Mike,
As others have noted, receiver selectivity and transmitter cleanliness will
determine how far apart the sites need to be.
All transmitters in the system must be ID'd. Various schemes are possible, and
the FCC is not going to get so specific here so as to stifle technical
innovation. (Although it wouldn't be the first time.) The bottom line is
compliance with the rules. 97.3(6) defines automatic control as:
The use of devices and procedures for control of a station when it is
transmitting so that compliance with the FCC Rules is achieved without the
control operator being present at a control point.
If you create a kluge of a control scheme which proves unreliable in ID-ing as
required, you'll run afoul of 97.101(a), which states:
In all respects not specifically covered by FCC Rules each amateur station
must be operated in accordance with good engineering and good amateur practice.

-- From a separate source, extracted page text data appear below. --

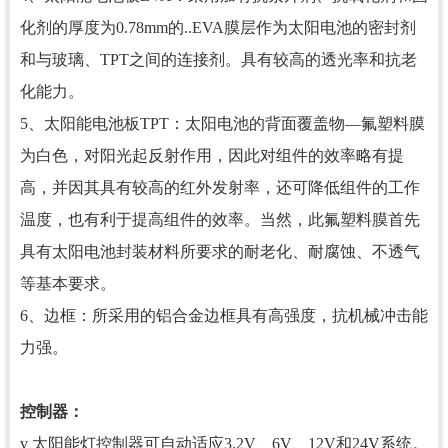
化剂的厚度为0.78mm的..EVA膜层作为太阳电池的密封剂
和与玻璃、TPT之间的连接剂。具有较高的透光率和抗老
化能力。
5、太阳能电池板TPT：太阳电池的背面覆盖物—氟塑料膜
为白色，对阳光起反射作用，因此对组件的效率略有提
高，并因其具有较高的红外发射率，还可降低组件的工作
温度，也有利于提高组件的效率。当然，此氟塑料膜首先
具有太阳电池封装材料所要求的耐老化、耐腐蚀、不透气
等基本要求。
6、边框：所采用的铝合金边框具有高强度，抗机械冲击能
力强。
控制器：
v 太阳能灯控制器可自动适应3.2V、6V、12V和24V系统。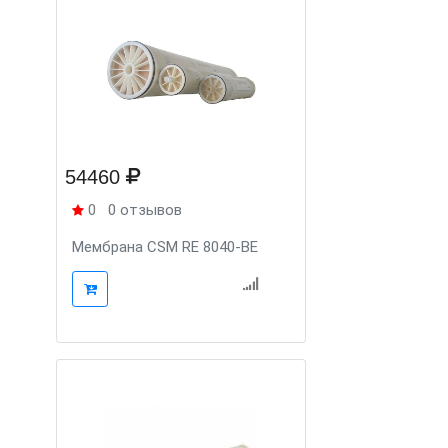
54460
0
0 отзывов
Мембрана CSM RE 8040-BE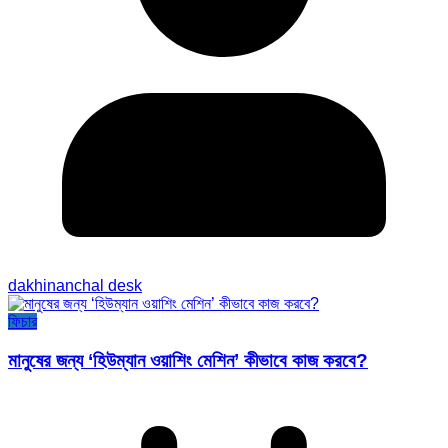
dakhinanchal desk
ফিচার
মানুষের জন্য ‘হিউম্যান ওয়াশিং মেশিন’ কীভাবে কাজ করবে?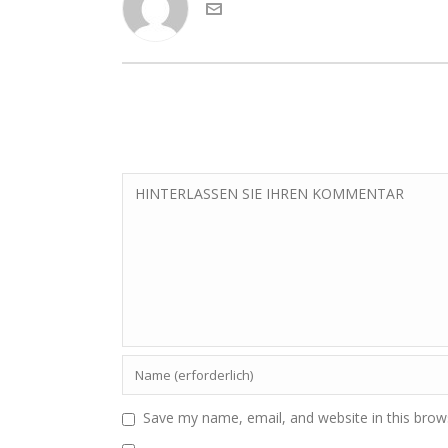
Save my name, email, and website in this brow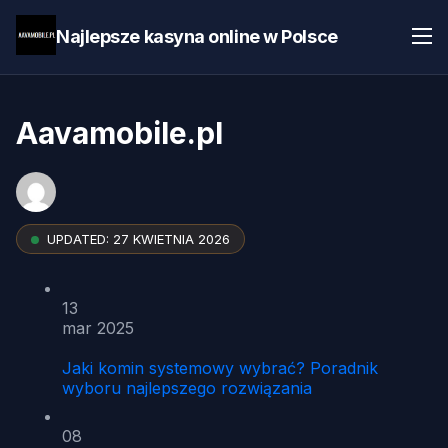
Najlepsze kasyna online w Polsce
Aavamobile.pl
UPDATED:
27 KWIETNIA 2026
13
mar 2025
Jaki komin systemowy wybrać? Poradnik
wyboru najlepszego rozwiązania
08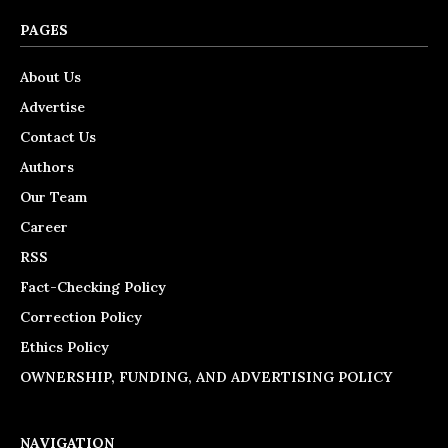
PAGES
About Us
Advertise
Contact Us
Authors
Our Team
Career
RSS
Fact-Checking Policy
Correction Policy
Ethics Policy
OWNERSHIP, FUNDING, AND ADVERTISING POLICY
NAVIGATION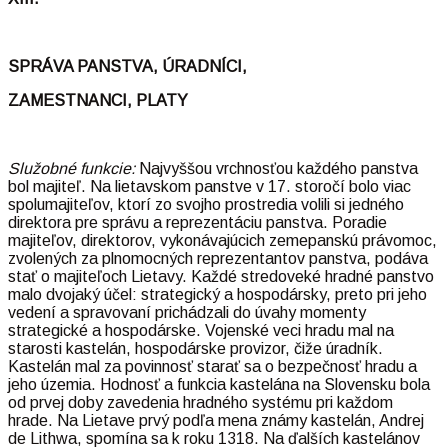
SPRÁVA PANSTVA, ÚRADNÍCI,
ZAMESTNANCI, PLATY
Služobné funkcie:
Najvyššou vrchnosťou každého panstva
bol majiteľ. Na lietavskom panstve v 17. storočí bolo viac
spolumajiteľov, ktorí zo svojho prostredia volili si jedného
direktora pre správu a reprezentáciu panstva. Poradie
majiteľov, direktorov, vykonávajúcich zemepanskú právomoc,
zvolených za plnomocných reprezentantov panstva, podáva
stať o majiteľoch Lietavy. Každé stredoveké hradné panstvo
malo dvojaký účel: strategický a hospodársky, preto pri jeho
vedení a spravovaní prichádzali do úvahy momenty
strategické a hospodárske. Vojenské veci hradu mal na
starosti kastelán, hospodárske provizor, čiže úradník.
Kastelán mal za povinnosť starať sa o bezpečnosť hradu a
jeho územia. Hodnosť a funkcia kastelána na Slovensku bola
od prvej doby zavedenia hradného systému pri každom
hrade. Na Lietave prvý podľa mena známy kastelán, Andrej
de Lithwa, spomína sa k roku 1318. Na ďalších kastelánov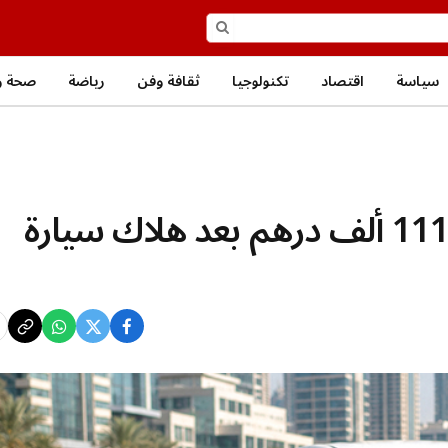
سياسة
اقتصاد
تكنولوجيا
ثقافة وفن
رياضة
صحة و
رخصة منتهية تكلف شاباً 111.7 ألف درهم بعد هلاك سيارة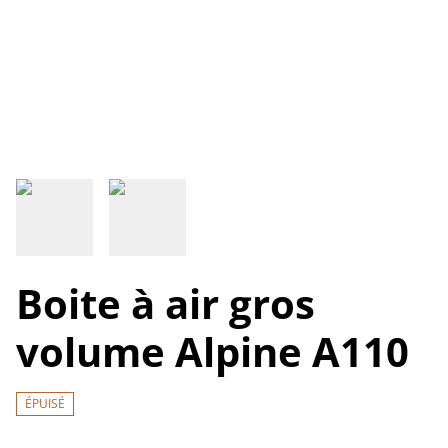
Boite à air gros
volume Alpine A110
ÉPUISÉ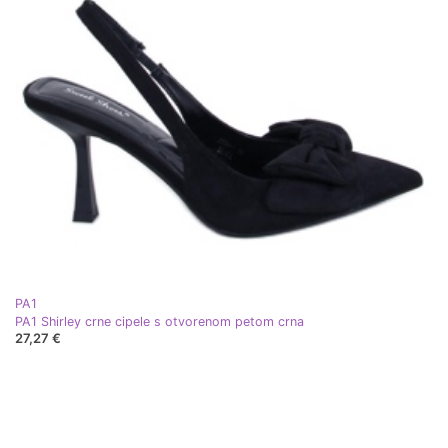
PA1
PA1 Shirley crne cipele s otvorenom petom crna
27,27 €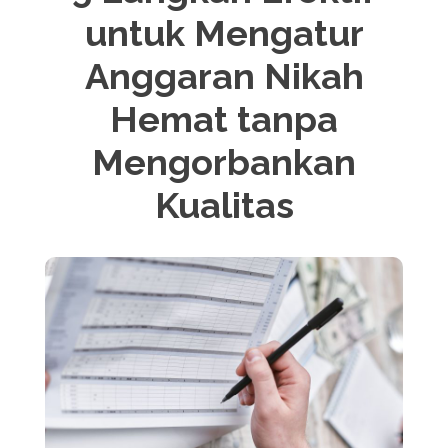
untuk Mengatur
Anggaran Nikah
Hemat tanpa
Mengorbankan
Kualitas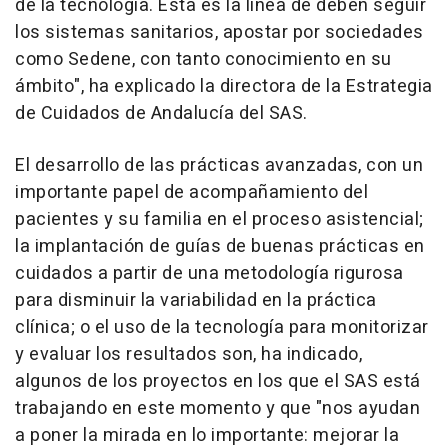
de la tecnología. Esta es la línea de deben seguir
los sistemas sanitarios, apostar por sociedades
como Sedene, con tanto conocimiento en su
ámbito", ha explicado la directora de la Estrategia
de Cuidados de Andalucía del SAS.
El desarrollo de las prácticas avanzadas, con un
importante papel de acompañamiento del
pacientes y su familia en el proceso asistencial;
la implantación de guías de buenas prácticas en
cuidados a partir de una metodología rigurosa
para disminuir la variabilidad en la práctica
clínica; o el uso de la tecnología para monitorizar
y evaluar los resultados son, ha indicado,
algunos de los proyectos en los que el SAS está
trabajando en este momento y que "nos ayudan
a poner la mirada en lo importante: mejorar la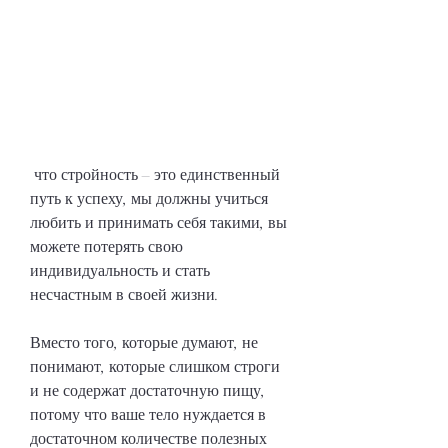
 что стройность – это единственный 
путь к успеху, мы должны учиться 
любить и принимать себя такими, вы 
можете потерять свою 
индивидуальность и стать 
несчастным в своей жизни.
Вместо того, которые думают, не 
понимают, которые слишком строги 
и не содержат достаточную пищу, 
потому что ваше тело нуждается в 
достаточном количестве полезных 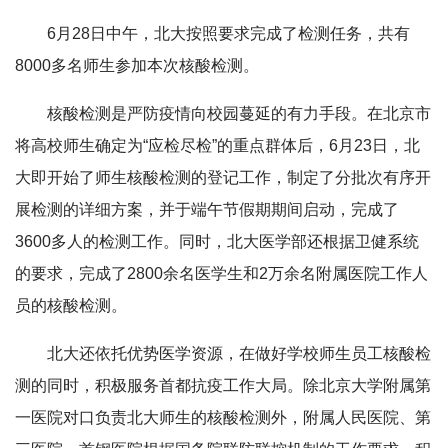
6月28日中午，北大按照要求完成了检测任务，共有
8000多名师生参加本次核酸检测。
核酸检测是严防疫情向校园蔓延的有力手段。在北京市
将高校师生确定为“应检尽检”的重点群体后，6月23日，北
大即开始了师生核酸检测的登记工作，制定了分批次有序开
展检测的详细方案，并于端午节假期期间启动，完成了
3600多人的检测工作。同时，北大医学部还根据卫健系统
的要求，完成了2800余名医学生和2万余名附属医院工作人
员的核酸检测。
北大还依托优势医学资源，在做好学校师生员工核酸检
测的同时，积极服务首都抗疫工作大局。除北京大学附属第
一医院对口负责北大师生的核酸检测外，附属人民医院、第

If you ID the whole system by asking users to do it on the input, you're using
a procedure to control the sending of the system ID, which satisfies 97.3. But
on a band where propagation guarantees users not familiar with your procedure,
random noise, or users of other, distant repeaters getting into yours by
mistake, you'll end up violating the ID requirement often. I would expect to be
cited for violating 97.101 in this case.
If you use a traditional, Morse-audio ID on the outgoing link from the receive
site, it will also ID the transmit side. But you're still vulnerable to having
unidentified transmissions on the repeater output if something other than the
link gets into your link receiver, (such as intermod or intentional,
unauthorized users.)
From a practical standpoint, there's not much excuse these days for using only
one controller. It's ridiculously cheap now to put a separate, very basic
controller at the one site, and a more elaborate controller with any desired
bells whistles at the other site. Run the main controller with zero
hang-time on the link, so you can use a timeout timer on the controller at the
transmit site. The only downside to two controllers is double IDs, and there
are ways to minimize that. (Have a link ID detector at the transmit site to
reset the ID timer there; notch the audio frequency of the link ID at the
transmit site; etc.)
Or, just pick different audio frequencies so you can tell them apart, and let
all the IDs be heard. Hams used to be proud of Morse code. ;^)
73,
Paul, AE4KR
- Original Message -
From: N8FWD
To: Repeater-Builder@yahoogroups.com
Sent: Monday, March 29, 2010 6:42 AM
Subject: [Repeater-Builder] 10 Meter Questions
How far apart does my TX and RX in air miles on 10 meters have to be for
a 150 watt transmitter?
Can I put a ider on the rx site and let it id through the link and through
the transmitter and be legal or do I have to Id at both sites?